Search code examples
pythonpython-3.xasynchronoustimeoutconcurrent.futures

How to ensure a timeout per each Future in an iterator of concurrent.futures?


The documentation around timeouts for concurrent.futures is very challenging to understand. In a simple case, I'd like to use a ProcessPoolExecutor by calling .submit in a loop that scans through a list of job functions. I want each of these Future objects to have an associated timeout of 10 minutes, but otherwise for them to complete asynchronously.

My first approach was to try to use the as_completed function, which produces an iterator of the Future objects and only yields the next when one has completed. as_completed accepts a timeout parameter but the documentation says this timeout is relative to the first moment when as_completed is called, and not necessarily the lifetime of any Future object itself.

E.g. suppose the ProcessPoolExecutor only has 3 worker processes but the list of Future objects contains 10 items. 7 of the items may sit in an unprocessed state for up to 10 minutes while the first 3 items are processed. Shortly thereafter, the timeout from as_completed will be tripped resulting in a failure, even though each individual Future may have met the 10 minute limit on its own.

Note that the same limitations that apply for as_completed will also apply for wait and wait is harder to use for this use case because of the limited return options it supports.

My next thought was to use the timeout parameter that future.result allows and call f.result(timeout=600) for each f (Future) in my list of futures. However, there is not really a way to set this timeout without actually demanding the result in a blocking way. If you iterate the list of futures and call f.result(...), this call blocks for the specified timeout.

On the other hand, you also cannot combine f.result with as_completed either, in a naive but seemingly correct way like

[f.result(timeout=600) for f in as_completed(futures_list)]

... because the iteration of as_completed is deceptively waiting asynchronously as the futures complete and only returning them to have .result called after they have already completed.

Given this, what is the right pattern to produce a list of Futures where each one has its own individual timeout and then wait on them asynchronously to finish?


Solution

  • It appears there is no way to supply a per-Future timeout in this kind of asynchronous context. The available API functions wait and as_completed take the easier road by supporting a global timeout across all tasks in a iterable of Future objects and do not attempt to measure the time from when the Future first starts to be actively in a state of being processed.

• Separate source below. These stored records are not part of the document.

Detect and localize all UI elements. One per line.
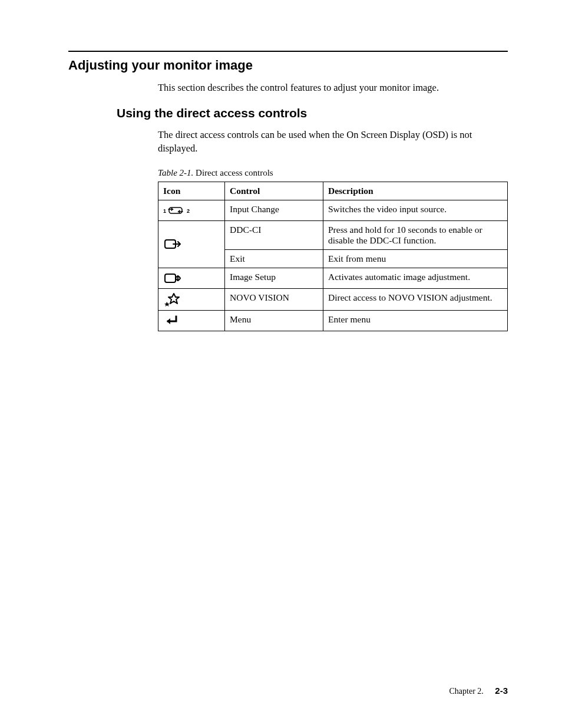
description-cell: Switches the video input source. [323,200,508,220]
table-row: DDC-CI Press and hold for 10 seconds to … [158,220,508,249]
table-caption: Table 2-1. Direct access controls [158,168,508,178]
svg-text:2: 2 [187,208,190,214]
subsection-body: The direct access controls can be used w… [158,129,508,155]
description-cell: Activates automatic image adjustment. [323,268,508,288]
col-control: Control [225,182,323,200]
footer-page-number: 2-3 [495,686,508,696]
col-description: Description [323,182,508,200]
top-rule [68,51,508,52]
control-cell: Input Change [225,200,323,220]
icon-cell [158,220,225,268]
table-row: Menu Enter menu [158,310,508,331]
col-icon: Icon [158,182,225,200]
description-cell: Enter menu [323,310,508,331]
enter-icon [163,314,180,324]
icon-cell [158,288,225,310]
section-heading: Adjusting your monitor image [68,58,508,73]
table-header-row: Icon Control Description [158,182,508,200]
control-cell: DDC-CI [225,220,323,249]
icon-cell [158,268,225,288]
description-cell: Direct access to NOVO VISION adjustment. [323,288,508,310]
svg-rect-3 [165,274,176,282]
section-intro: This section describes the control featu… [158,81,508,94]
description-cell: Exit from menu [323,249,508,268]
footer-chapter: Chapter 2. [449,687,483,696]
description-cell: Press and hold for 10 seconds to enable … [323,220,508,249]
input-change-icon: 1 2 [163,204,190,214]
table-row: NOVO VISION Direct access to NOVO VISION… [158,288,508,310]
control-cell: Menu [225,310,323,331]
table-caption-label: Table 2-1. [158,168,193,177]
page-footer: Chapter 2. 2-3 [449,686,508,696]
image-setup-icon [163,272,183,282]
novo-vision-icon [163,293,181,303]
direct-access-controls-table: Icon Control Description 1 2 [158,182,508,331]
icon-cell: 1 2 [158,200,225,220]
control-cell: NOVO VISION [225,288,323,310]
table-caption-text: Direct access controls [196,168,273,177]
subsection-heading: Using the direct access controls [117,106,508,120]
icon-cell [158,310,225,331]
control-cell: Exit [225,249,323,268]
table-row: Image Setup Activates automatic image ad… [158,268,508,288]
svg-text:1: 1 [163,208,166,214]
exit-arrow-icon [163,238,183,248]
control-cell: Image Setup [225,268,323,288]
table-row: 1 2 Input Change Switches the video inpu… [158,200,508,220]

    I chose a workaround of separating my task list into a set of chunks and using as_completed for each chunk. The chunk size is set to be the same as the number of workers that my ProcessPoolExecutor is configured to use, so that I can be somewhat sure the "global" timeout of as_completed is secretly functioning as a per-Future timeout since all of the tasks are actively processed right away. The downside is somewhat less utilization because the process pool is not free to grab the next Future task when tasks finish early; it has to wait for the entire next batch of tasks. For me this is OK but it is a significant usability deficiency of concurrent.futures that I must choose.

    Here is some example code. Suppose that my_task_list already contains functions with some or all required arguments bound via functools.partial or other means. You could modify this so that arguments are supplied in a separate iterable of tuples or dicts and passed into submit as needed.

    my_task_list = #... define your list of task functions
    num_workers = #... set number of workers
    my_timeout = #... define your timeout
    with ProcessPoolExecutor(max_workers=num_workers) as pool:
        all_results = []
        for chunk_start in range(0, len(my_task_list), num_workers):
            chunk = my_task_list[chunk_start:chunk_start + num_workers]
            # could extract parameters to pass for this task chunk here.
            futures = [pool.submit(task) for task in chunk]
            all_results += [
                f.result() for f in as_completed(futures, timeout=my_timeout)
            ]
        return all_results
    

    Note that if you choose num_workers higher than the number of processors available to the ProcessPoolExecutor, you'll end up with more tasks than processors within a given chunk and return to the situation where the timeout of as_completed won't correctly apply to the runtime of each task, likely leading to the same kind of timeout errors as if just using as_completed or wait on the overall task list with no chunking.